There was another Ohioan—not an individual this time, but an institution—that will always hold a high place in the annals of Abolitionism. Oberlin College was a power in the land. It had a corps of very able professors who were, without exception, active Anti-Slavery workers. They regarded themselves as public instructors as well as private teachers. There was scarcely a township in Ohio that they did not visit, either personally or through their disciples. They were as ready to talk in country schoolhouses as in their own college halls. Of course, they were violently opposed. Mobs broke up their meetings very frequently, but that only made them more persistent. Their teachings were viciously misrepresented. They were accused of favoring the intermarriage of the races, and parents were warned, if they sent their children to Oberlin, to look out for colored sons-in-law and daughters-in-law. For such slanders, however, the men and women of Oberlin—for both sexes were admitted to faculty and classes—seemed to care no more than they did for pro-slavery mobs.

There is another name which, although it belongs exclusively neither to the East nor to the West, to the North nor to the South, should not be omitted from a record like this. Doctor Gamaliel Bailey resided in the District of Columbia, and issued the National Era from Washington city.
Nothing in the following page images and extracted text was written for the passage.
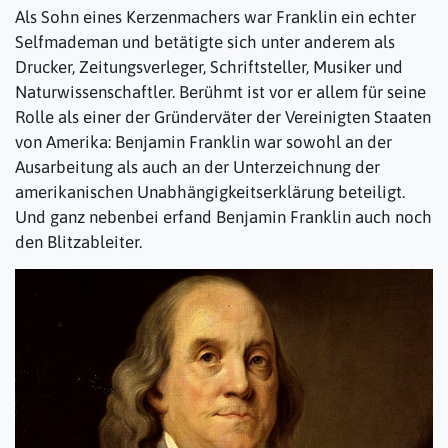
Als Sohn eines Kerzenmachers war Franklin ein echter
Selfmademan und betätigte sich unter anderem als
Drucker, Zeitungsverleger, Schriftsteller, Musiker und
Naturwissenschaftler. Berühmt ist vor er allem für seine
Rolle als einer der Gründerväter der Vereinigten Staaten
von Amerika: Benjamin Franklin war sowohl an der
Ausarbeitung als auch an der Unterzeichnung der
amerikanischen Unabhängigkeitserklärung beteiligt.
Und ganz nebenbei erfand Benjamin Franklin auch noch
den Blitzableiter.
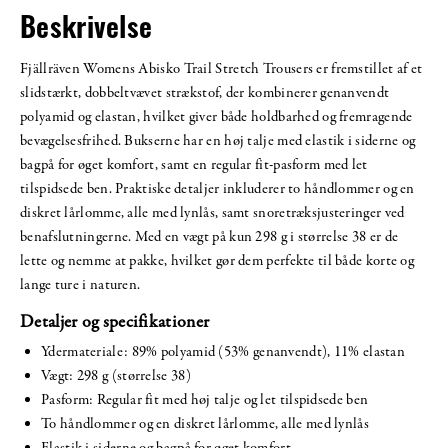
Beskrivelse
Fjällräven Womens Abisko Trail Stretch Trousers er fremstillet af et
slidstærkt, dobbeltvævet strækstof, der kombinerer genanvendt
polyamid og elastan, hvilket giver både holdbarhed og fremragende
bevægelsesfrihed. Bukserne har en høj talje med elastik i siderne og
bagpå for øget komfort, samt en regular fit-pasform med let
tilspidsede ben. Praktiske detaljer inkluderer to håndlommer og en
diskret lårlomme, alle med lynlås, samt snoretræksjusteringer ved
benafslutningerne. Med en vægt på kun 298 g i størrelse 38 er de
lette og nemme at pakke, hvilket gør dem perfekte til både korte og
lange ture i naturen.
Detaljer og specifikationer
Ydermateriale: 89% polyamid (53% genanvendt), 11% elastan
Vægt: 298 g (størrelse 38)
Pasform: Regular fit med høj talje og let tilspidsede ben
To håndlommer og en diskret lårlomme, alle med lynlås
Elastik i siderne og bagpå for øget komfort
Although a journal of small folio measurement and issued but once a week, it was for a considerable time the most influential organ of the Abolitionists.
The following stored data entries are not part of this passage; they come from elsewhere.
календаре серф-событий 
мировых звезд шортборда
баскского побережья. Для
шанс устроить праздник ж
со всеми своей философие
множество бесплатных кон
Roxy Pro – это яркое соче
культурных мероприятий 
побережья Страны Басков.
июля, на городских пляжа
Its circulation was large and its management very able. Of course, it took no little courage and judgment to conduct such a publication in the very center of slaveholding influence, and more than once it barely escaped destruction by mobs.

If there was nothing else to his credit there was one thing accomplished by the Era's owner that entitles him to lasting remembrance. He was the introducer, if not the real producer, of Uncle Tom's Cabin. It first appeared in the Era in serial numbers. It is perfectly safe to say that no other newspaper in the country, of any standing, would have touched it. Without Dr. Bailey's encouragement the work would not have been written. This was admitted by Mrs. Stowe.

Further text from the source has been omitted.